Normally, the p-value<0.05 we reject the null hypothesis.
Here we got a p-value ~ 0, so we can directly reject the null hypothesis.
Hence we can approve that the claim we made about the age is correct and the people who died were actually old.
GENDER
Claim: gender does matters about the death cause.
men = subset(data, gender == "male")
women = subset(data, gender == "female")

# Mean of the people who died and who are alive
mean(men$death_dummy, na.rm = TRUE)
## [1] 0.08461538
mean(women$death_dummy, na.rm = TRUE)
## [1] 0.03664921
# we can see that the difference is 20 years
# So is this statistically significant?
t.test(men$death_dummy, women$death_dummy, alternative = "two.sided",conf.level = 0.95)
## 
##  Welch Two Sample t-test
## 
## data:  men$death_dummy and women$death_dummy
## t = 3.084, df = 894.06, p-value = 0.002105
## alternative hypothesis: true difference in means is not equal to 0
## 95 percent confidence interval:
##  0.01744083 0.07849151
## sample estimates:
##  mean of x  mean of y 
## 0.08461538 0.03664921
After calculating the mean of the gender wise deaths of the people, the age gap is still 20 years among men and women. To check the significance of our claim we again run a t-test on the tibble.

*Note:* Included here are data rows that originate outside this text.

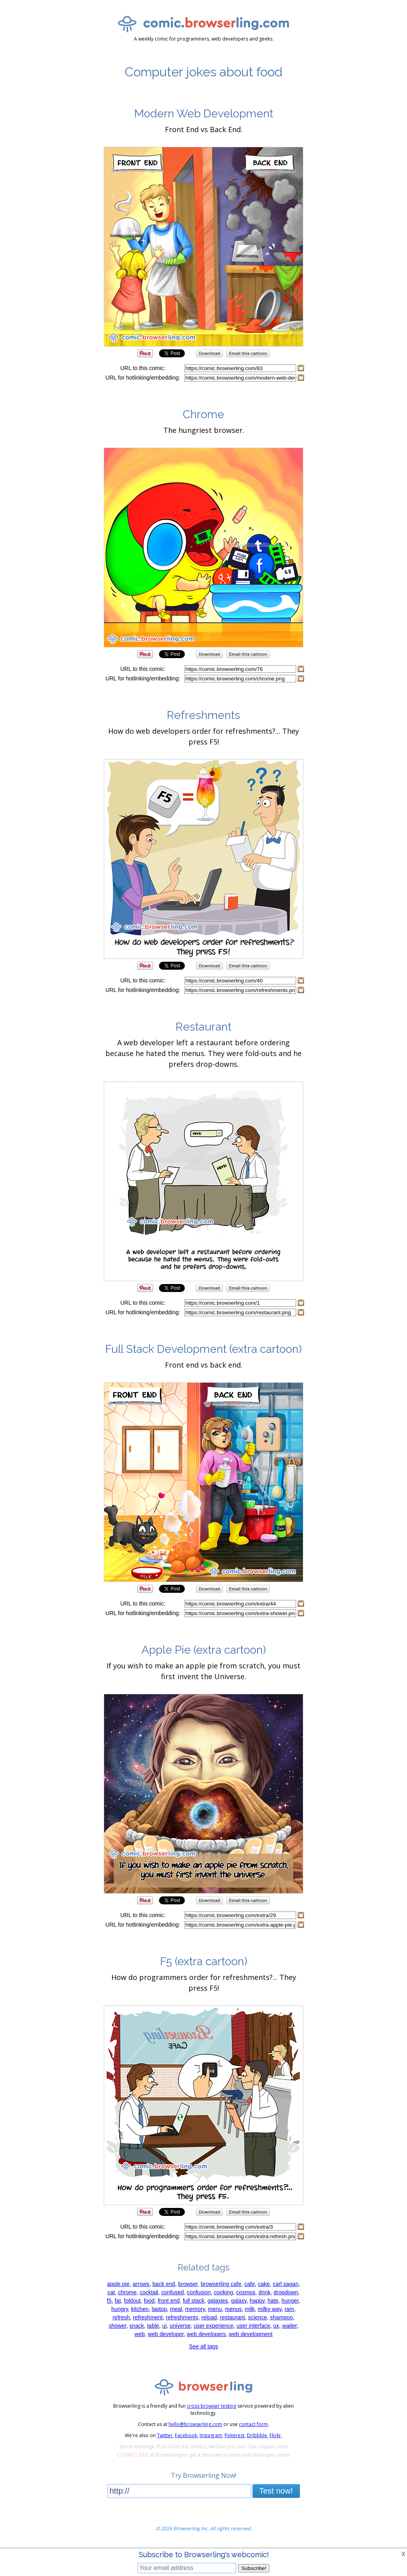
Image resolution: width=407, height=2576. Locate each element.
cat (111, 2292)
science (257, 2317)
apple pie (118, 2284)
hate (272, 2300)
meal (176, 2309)
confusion (199, 2292)
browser (188, 2284)
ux (276, 2326)
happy (257, 2300)
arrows (141, 2284)
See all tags (203, 2346)
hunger (289, 2300)
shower (117, 2326)
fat (117, 2300)
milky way (269, 2309)
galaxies (217, 2300)
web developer (166, 2334)
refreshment (148, 2317)
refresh (121, 2317)
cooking (223, 2292)
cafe (249, 2284)
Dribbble (257, 2435)
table (153, 2326)
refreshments (182, 2317)
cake (264, 2284)
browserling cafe (221, 2284)
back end (164, 2284)
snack (137, 2326)
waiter (289, 2326)
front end (169, 2300)
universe (180, 2326)
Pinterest (234, 2435)
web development (251, 2334)
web (139, 2334)
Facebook (186, 2435)
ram (289, 2309)
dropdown (285, 2292)
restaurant (232, 2317)
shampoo (281, 2317)
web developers (206, 2334)
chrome (127, 2292)
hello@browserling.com (195, 2424)
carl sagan (285, 2284)
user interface (253, 2326)
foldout (132, 2300)
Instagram (211, 2435)
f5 (109, 2300)
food (149, 2300)
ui (164, 2326)
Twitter (164, 2435)
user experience (213, 2326)
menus (233, 2309)
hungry (119, 2309)
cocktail (149, 2292)
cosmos (245, 2292)
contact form (253, 2424)
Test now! (276, 2490)
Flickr (275, 2435)
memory (195, 2309)
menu (215, 2309)
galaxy (238, 2300)
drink (264, 2292)
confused (172, 2292)
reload (209, 2317)
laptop (159, 2309)
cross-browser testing (211, 2406)
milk (250, 2309)
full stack (193, 2300)
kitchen (140, 2309)
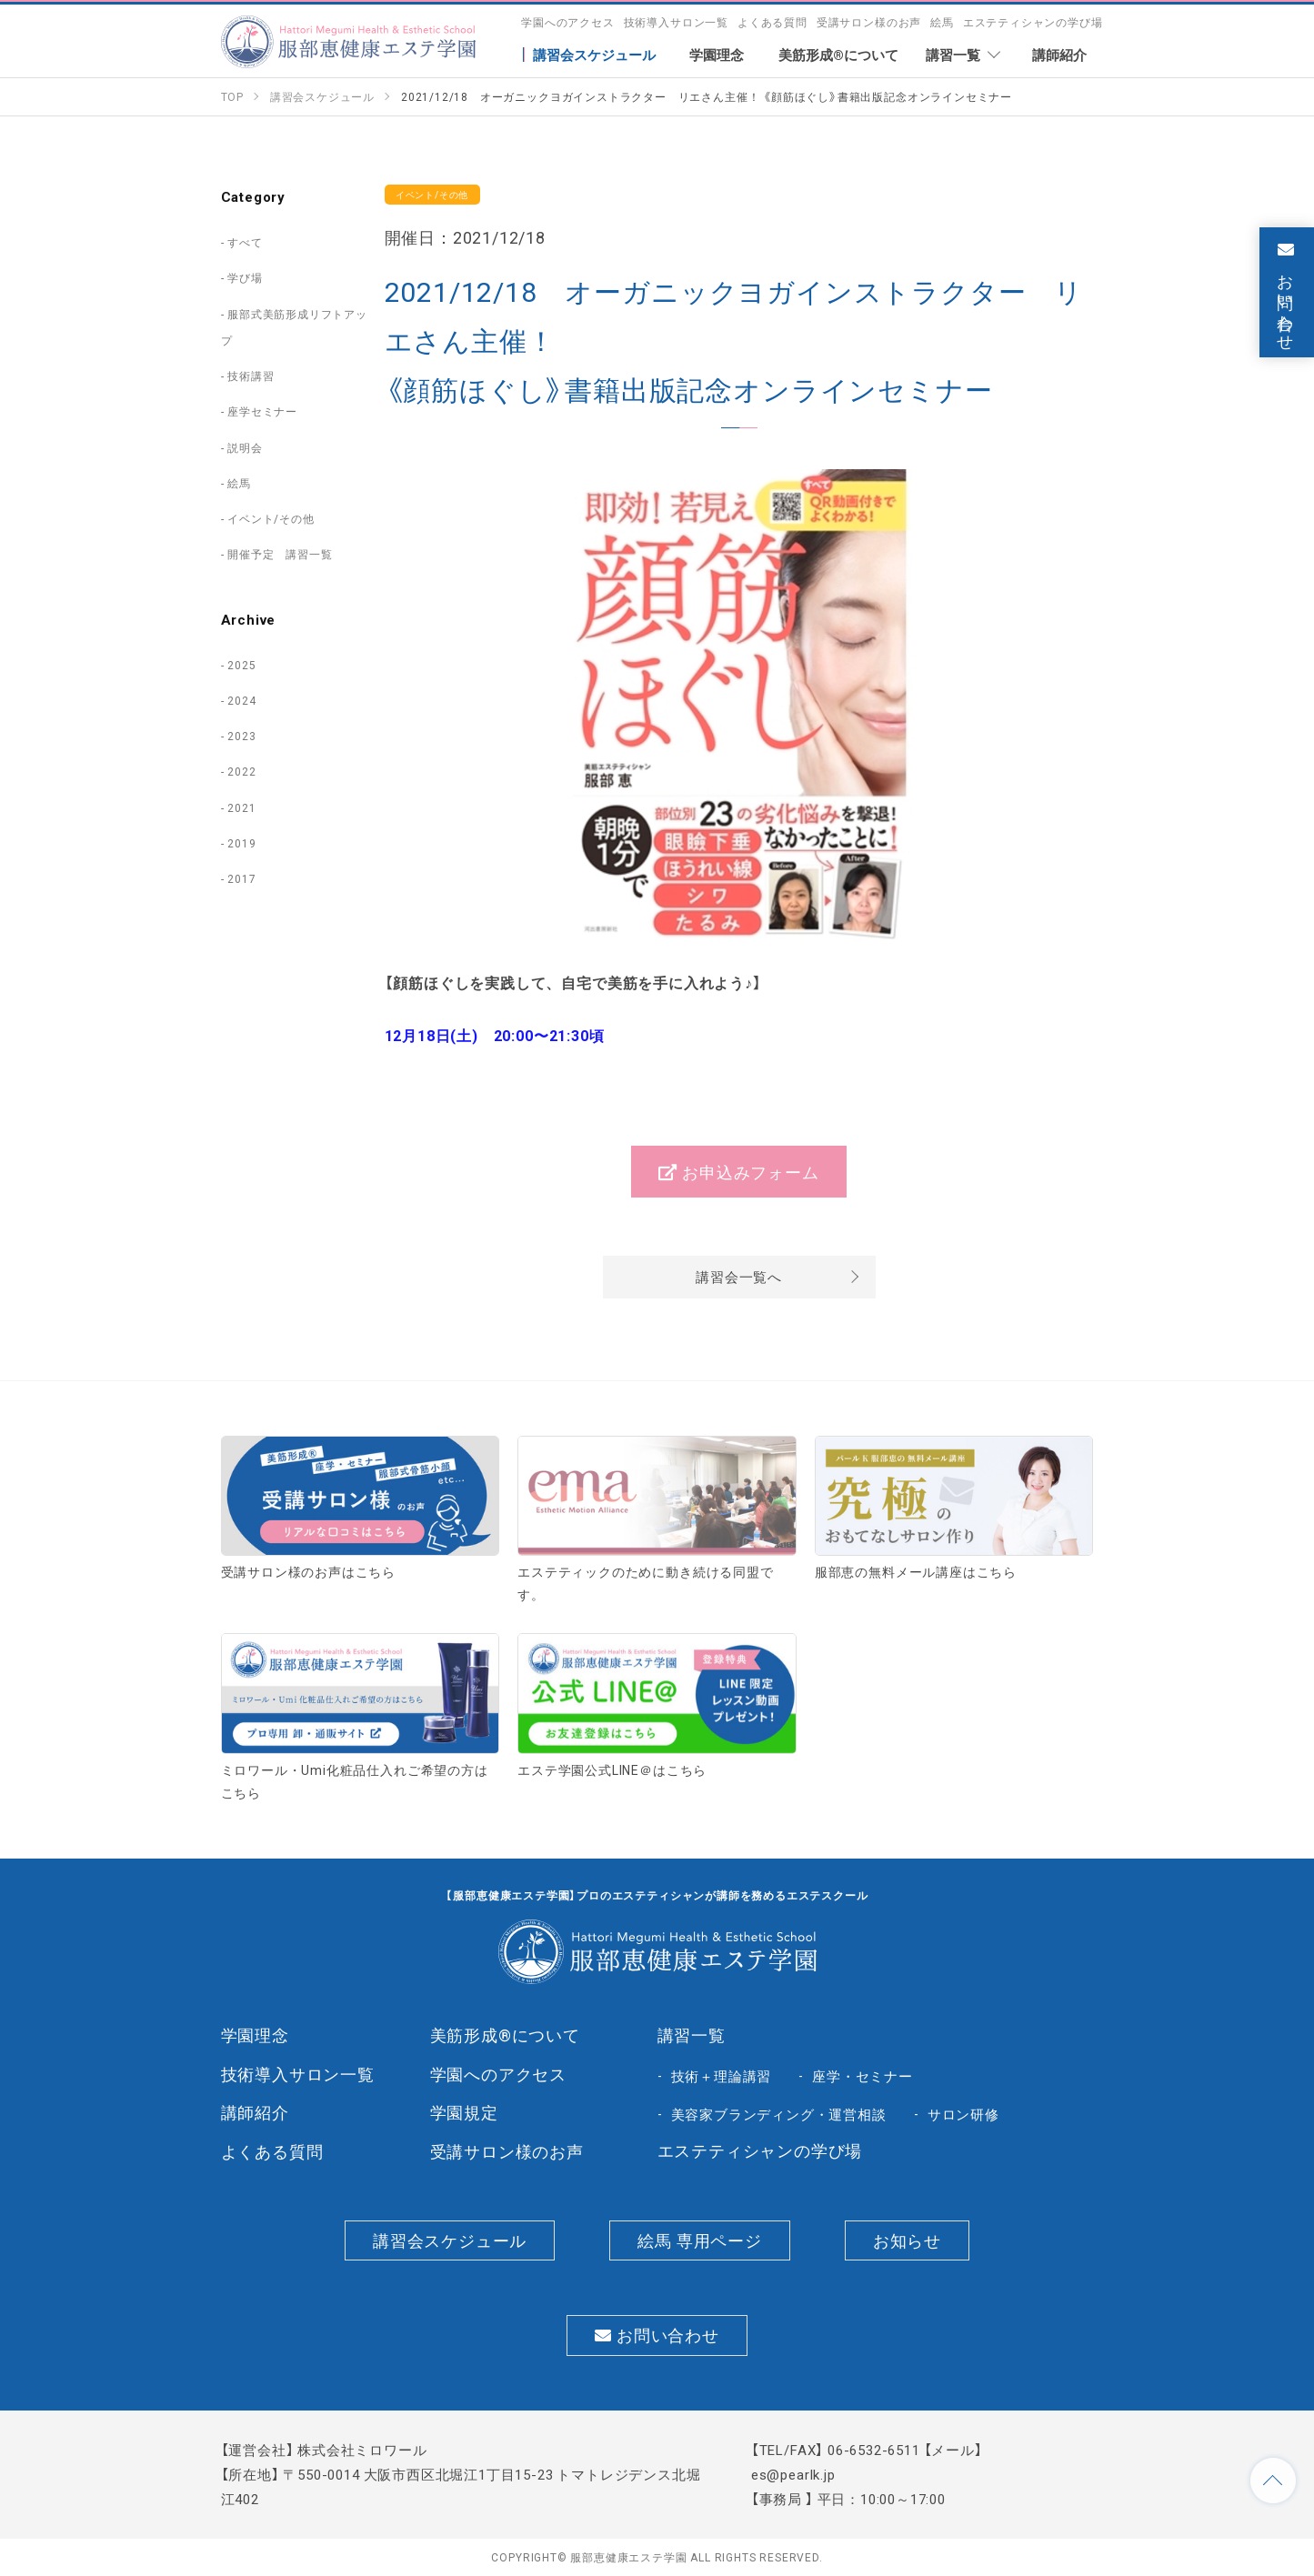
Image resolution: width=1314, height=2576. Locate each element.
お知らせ (907, 2240)
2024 (241, 700)
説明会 (244, 447)
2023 (241, 735)
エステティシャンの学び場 (1033, 22)
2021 (241, 807)
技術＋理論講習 (721, 2076)
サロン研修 (963, 2114)
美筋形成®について (505, 2034)
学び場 (244, 277)
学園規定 (464, 2112)
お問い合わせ (657, 2334)
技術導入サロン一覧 (676, 22)
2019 (241, 843)
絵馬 (942, 22)
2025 (241, 665)
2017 (241, 878)
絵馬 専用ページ (699, 2240)
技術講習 (250, 375)
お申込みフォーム (738, 1171)
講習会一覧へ (739, 1277)
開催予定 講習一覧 (279, 554)
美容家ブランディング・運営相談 (779, 2114)
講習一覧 (691, 2034)
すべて (244, 242)
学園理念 (255, 2034)
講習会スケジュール (450, 2240)
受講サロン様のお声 (869, 22)
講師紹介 (255, 2112)
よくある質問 (772, 22)
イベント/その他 (271, 518)
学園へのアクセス (568, 22)
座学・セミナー (862, 2076)
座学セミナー (262, 411)
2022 (241, 771)
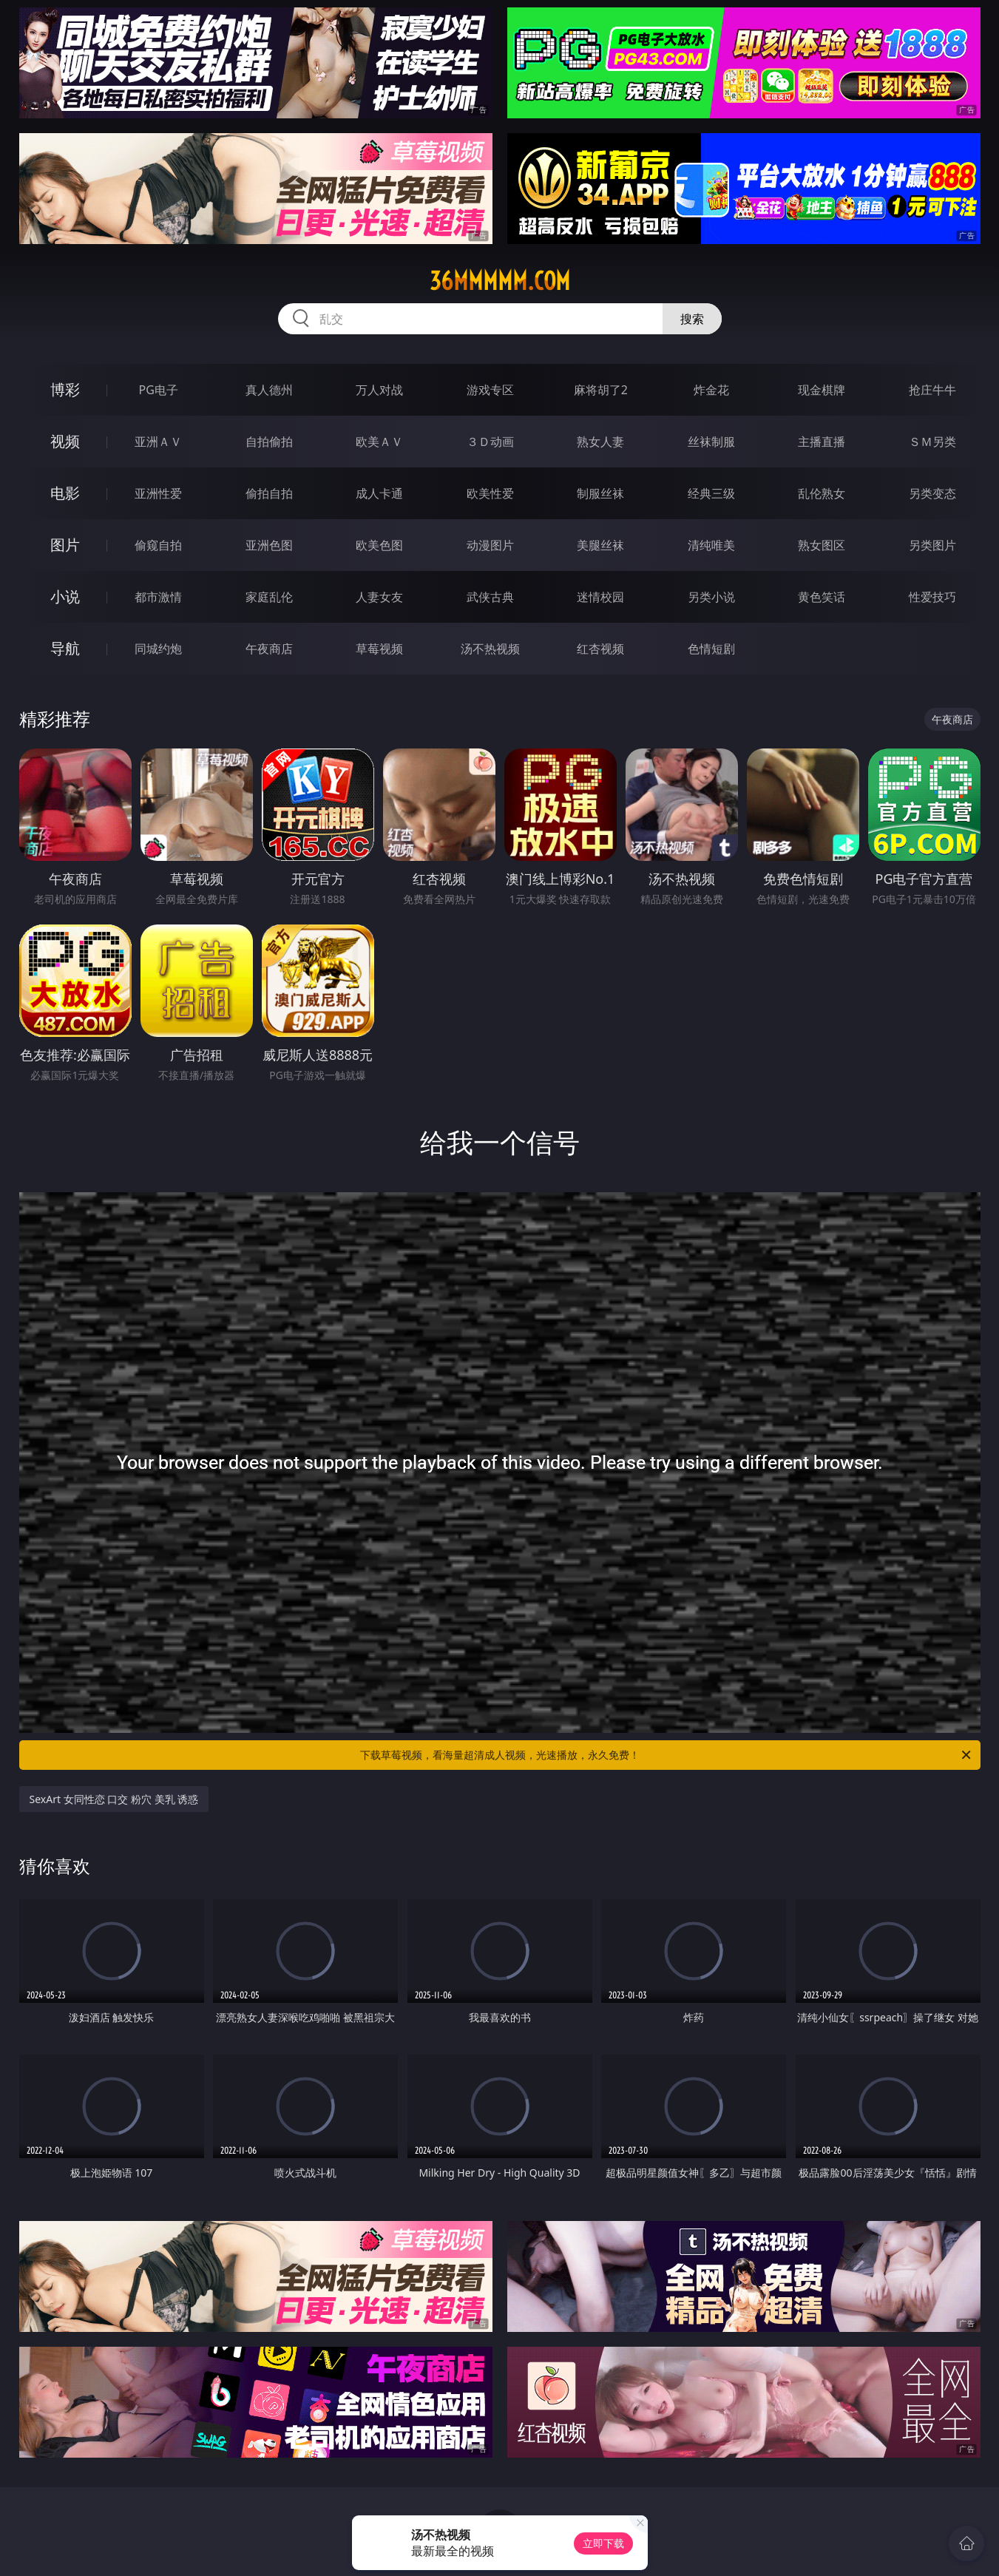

Hence we approve our claim that the people who actually died were more older than the people who didn’t died.
95% confidence level that men have more deaths than women and have 1.7% to 7.8% higher chance of dying
p-value = 0.002105 < 0.05, hence we reject the null hypothesis and approve that our claim is wrong and
improve the claim to men have more chances of dying than women.